Crystallographic analysis began in the Lab for Solid State Chemistry (formerly High Temperature Materials) at RBI in the 1950s with studies of the crystal morphology and (di)electric properties of Rochelle salt (M. Topić). Subsequently, float zone crystal growth, uranium and thorium ternary silicides and germanides containing transition metals were analyzed with neutron and X-ray powder diffraction methods (M. Tudja). Chemical vapour transport technique was used for preparation of ternary uranium compounds of composition UNTe, UNAs and UAsSb. Powder diffraction analysis revealed that they crystallized in the tetragonal structure of the PbFCl type (Z. Despotović, R. Trojko). The technique of isothermal transport reaction between metals in molten alkali chloride mixtures was developed and applied to systems containing combinations of Cu, Ni, Ag, Pt, Cr and Fe metals (M. Paljević). Research on multicomponent intermetallic compounds started in the 1970s. A systematic study of phase equilibrium was carried out on selected rare earth-iridium systems. Substitution of one or both components in binary intermetallic compounds of the general composition AB₂ and AB₅ with other metals or metalloids has been used as a standard method for tailoring materials suitable for hydrogen storage purposes.

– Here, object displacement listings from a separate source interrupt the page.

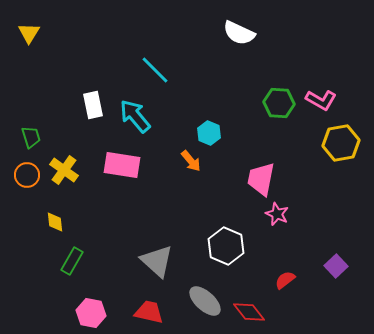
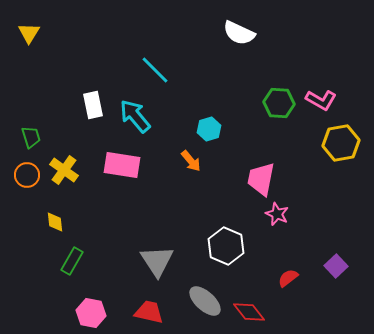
cyan hexagon: moved 4 px up; rotated 20 degrees clockwise
gray triangle: rotated 15 degrees clockwise
red semicircle: moved 3 px right, 2 px up
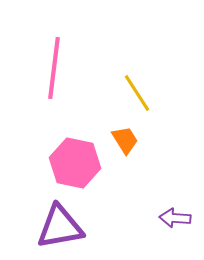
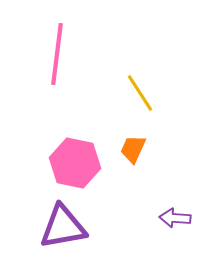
pink line: moved 3 px right, 14 px up
yellow line: moved 3 px right
orange trapezoid: moved 8 px right, 9 px down; rotated 124 degrees counterclockwise
purple triangle: moved 3 px right
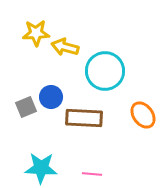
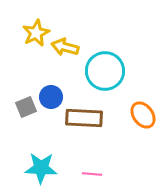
yellow star: rotated 24 degrees counterclockwise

Thermodynamic properties of the corresponding intermetallic compound-hydrogen systems were determined from pressure composition isotherms at various temperatures obtained by tensimetric methods (Ž. Blažina, A. Drašner, B. Šorgić). The crystal structures of fifty intermetallic compounds have been deposited in Pearson's Handbook of Lattice Spacings and Structures of Metals, the Powder Diffraction File Search Manual of Inorganic Compounds and the Metal Hydride Reference List of Sandia National Laboratories. Recent intensive investigations concern theoretical studies of intermetallic compounds based on electronic structure calculations designed to parametrize the structural basis for the thermodynamic, electrical, chemical and magnetic properties of these materials (G. Miletić).

Dept. of Materials Chemistry, RBI

Two interconnected cupolas of α-Fe₂O₃ precipitated from dense α-FeOOH suspension with added ammonium amidosulfonate (M. Žic, M. Ristić, S. Musić, J. Mol. Struct. 235 (2009) 924-926).

Almost four decades ago S. Musić initiated research in chemistry of metal oxides at the RBI. He prepared metal oxide carriers labelled with cyclotron radioisotopes for applications in nuclear medicine and investigated hydrolytic processes and precipitation of iron oxides. A research group was formed and started systematic investigations of other metal oxide systems such as ZrO₂, TiO₂, ZnO, Ga₂O₃, Nb₂O₅ and WO₃. The goals were to determine the relationship between the synthesis route and specific properties of metal oxide particles and the kinetics and mechanisms of precipitation of metal oxides. The formation and properties of ferrites with spinel-, perovskite- or garnet-type structures were investigated. The application of powder diffraction in combination with other techniques (Mössbauer, FT-IR, Raman, electron microscopy) made it possible to study the structure, phase composition, phase diagrams and chemical bonds, as well as the size and morphology of the particles of metal oxides.

The Glass Laboratory, RBI

Easy conductive pathways in partially crystallized 40Fe₂O₃-60P₂O₅ (mol%) glass through a) glass matrix and b) grain boundaries.

The Glass Laboratory at RBI (A. Moguš-Milanković, A. Šantić, L. Pavić) employs crystallography in conjunction with electrical characterization to study the relationship between the composition, structural and electrical properties of various materials. Principal techniques in electrical characterization include Impedance Spectroscopy (IS) and Thermally Stimulated Polarisation Current (TSDC/TSPC) measurements combined with Raman spectroscopy and XRD techniques. Research programs cover transition metal oxide glasses, bioactive materials and ionic liquid composites. Special interest is focused on the mechanism of crystallization of amorphous systems (phosphate, silicate, bioactive glasses), determination of crystalline phases, particle size and volume fractions, and their influence on electrical properties. Part of the research considers a surface activity of the electrically polarized bioactive materials.